In practice, these credentials are overwritten by a subsequent call to
gis_driver_set_user_permissions() when GisAccountPageLocal emits
::user-created, so the only harm is a small leak of the previous
password (in this case, empty string, so 1 byte) in
gis_driver_set_user_permissions().
We get sporadic reports of systems which only have the shared user, and
no administrator user. (In one case, the user reported not being asked
to create an admin user during the FBE.) It's hard to recover from this
state because the shared user is not an administrator and the root
account is locked; it's also hard to get useful logs, because the shared
user cannot read the full journal. Therefore, we take care to create the
shared user after creating the user-specified administrator user.
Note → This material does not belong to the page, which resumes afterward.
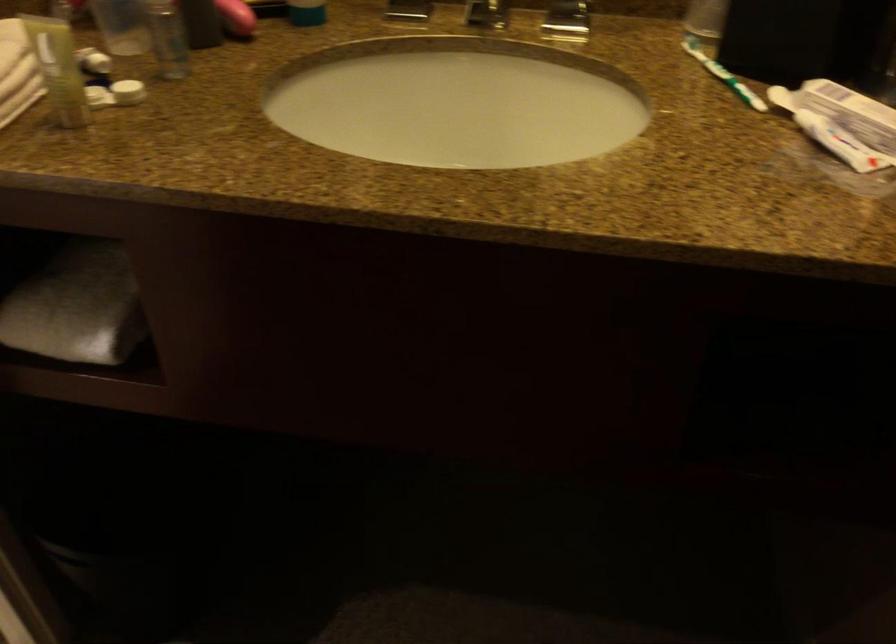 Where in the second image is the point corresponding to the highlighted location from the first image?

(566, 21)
(Rebase 3.38: Fix minor rebase conflicts. Add g_autoptr() support and
error propagation.)
.../pages/account/gis-account-page-local.c | 34 +++++++++++++++++++++-
.../pages/account/gis-account-page.c | 16 ++++++++++
gnome-initial-setup/pages/account/um-utils.h | 7 +++++
3 files changed, 56 insertions(+), 1 deletion(-)
---
diff --git a/gnome-initial-setup/pages/account/gis-account-page-local.c
b/gnome-initial-setup/pages/account/gis-account-page-local.c
index c858c608..f5c892bb 100644
--- a/gnome-initial-setup/pages/account/gis-account-page-local.c
+++ b/gnome-initial-setup/pages/account/gis-account-page-local.c
@@ -77,6 +77,7 @@ enum {
VALIDATION_CHANGED,
MAIN_USER_CREATED,
PARENT_USER_CREATED,
+ SHARED_USER_CREATED,
CONFIRM,
LAST_SIGNAL,
};
@@ -534,6 +535,33 @@ set_user_avatar (GisAccountPageLocal *page,
g_clear_object (&file);
}
+static gboolean
+create_shared_user (GisAccountPageLocal *local,
+ GError **error)
+{
+ GisAccountPageLocalPrivate *priv = gis_account_page_local_get_instance_private (local);
+ g_autoptr(ActUser) shared_user = NULL;
+
+ shared_user = act_user_manager_create_user (priv->act_client,
+ SHARED_ACCOUNT_USERNAME,
+ SHARED_ACCOUNT_FULLNAME,
+ ACT_USER_ACCOUNT_TYPE_STANDARD,
+ error);
+ if (shared_user == NULL)
+ {
+ g_prefix_error (error,
+ _("Failed to create user '%s': "),
+ SHARED_ACCOUNT_USERNAME);
+ return FALSE;
+ }
+
+ act_user_set_password_mode (shared_user, ACT_USER_PASSWORD_MODE_NONE);
+
+ g_signal_emit (local, signals[SHARED_USER_CREATED], 0, shared_user, "");
+
+ return TRUE;
+}
+
static gboolean
local_create_user (GisAccountPageLocal *local,
GisPage *page,
@@ -616,7 +644,7 @@ local_create_user (GisAccountPageLocal *local,
g_signal_emit (local, signals[MAIN_USER_CREATED], 0, main_user, "");
- return TRUE;
+ return create_shared_user (local, error);
}
static void
@@ -650,6 +678,10 @@ gis_account_page_local_class_init (GisAccountPageLocalClass *klass)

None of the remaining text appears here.